#### Problem requirements:
Copy exactly the lines of the material below that fall between the line with "ersetzt werden, ohne" and the line with "매핑 key 컬럼이 잘못 적용", both of those lines included; pictures stay out.

::: Provided material :::

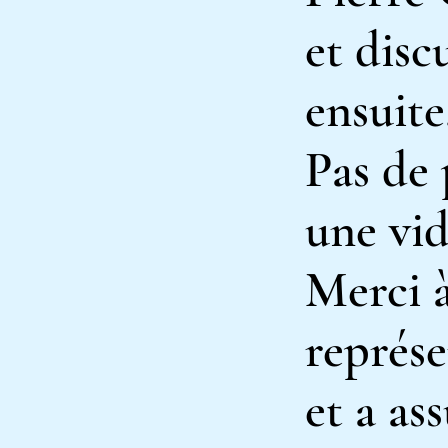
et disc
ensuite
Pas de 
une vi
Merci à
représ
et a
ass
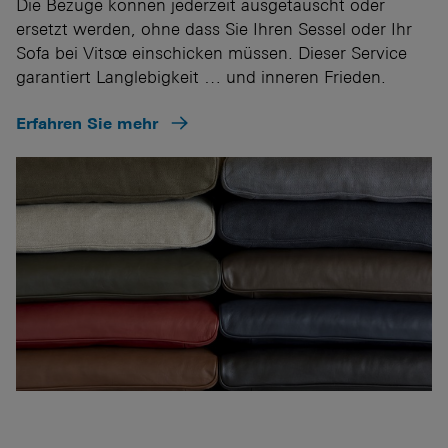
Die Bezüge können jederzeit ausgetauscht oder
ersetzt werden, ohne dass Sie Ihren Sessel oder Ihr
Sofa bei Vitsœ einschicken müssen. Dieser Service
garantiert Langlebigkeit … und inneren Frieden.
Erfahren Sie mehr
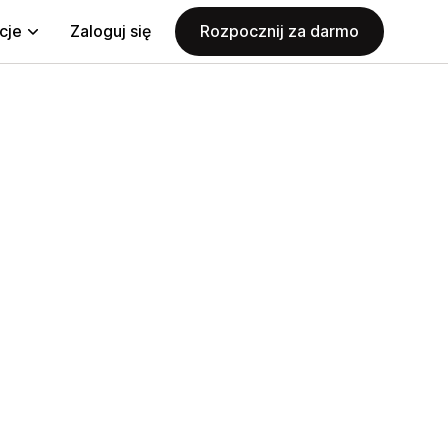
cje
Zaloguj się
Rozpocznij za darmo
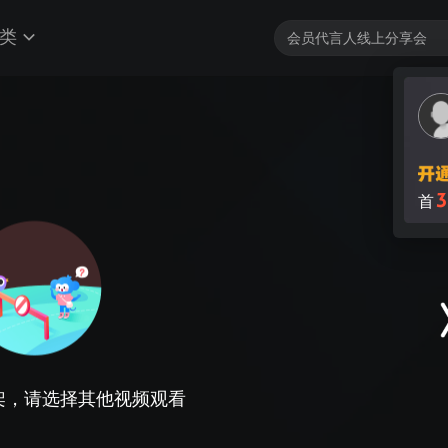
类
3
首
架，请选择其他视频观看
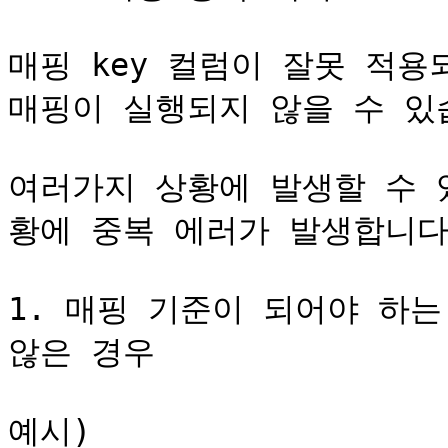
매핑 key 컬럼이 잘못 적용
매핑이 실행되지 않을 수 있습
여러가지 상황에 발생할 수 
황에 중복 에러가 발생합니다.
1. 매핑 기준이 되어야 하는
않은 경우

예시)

:::

#### Answer box:
ersetzt werden, ohne dass Sie Ihren Sessel oder Ihr
Sofa bei Vitsœ einschicken müssen. Dieser Service
garantiert Langlebigkeit … und inneren Frieden.
Erfahren Sie mehr
cje
Zaloguj się
Rozpocznij za darmo
类
3
首
架，请选择其他视频观看
매핑 key 컬럼이 잘못 적용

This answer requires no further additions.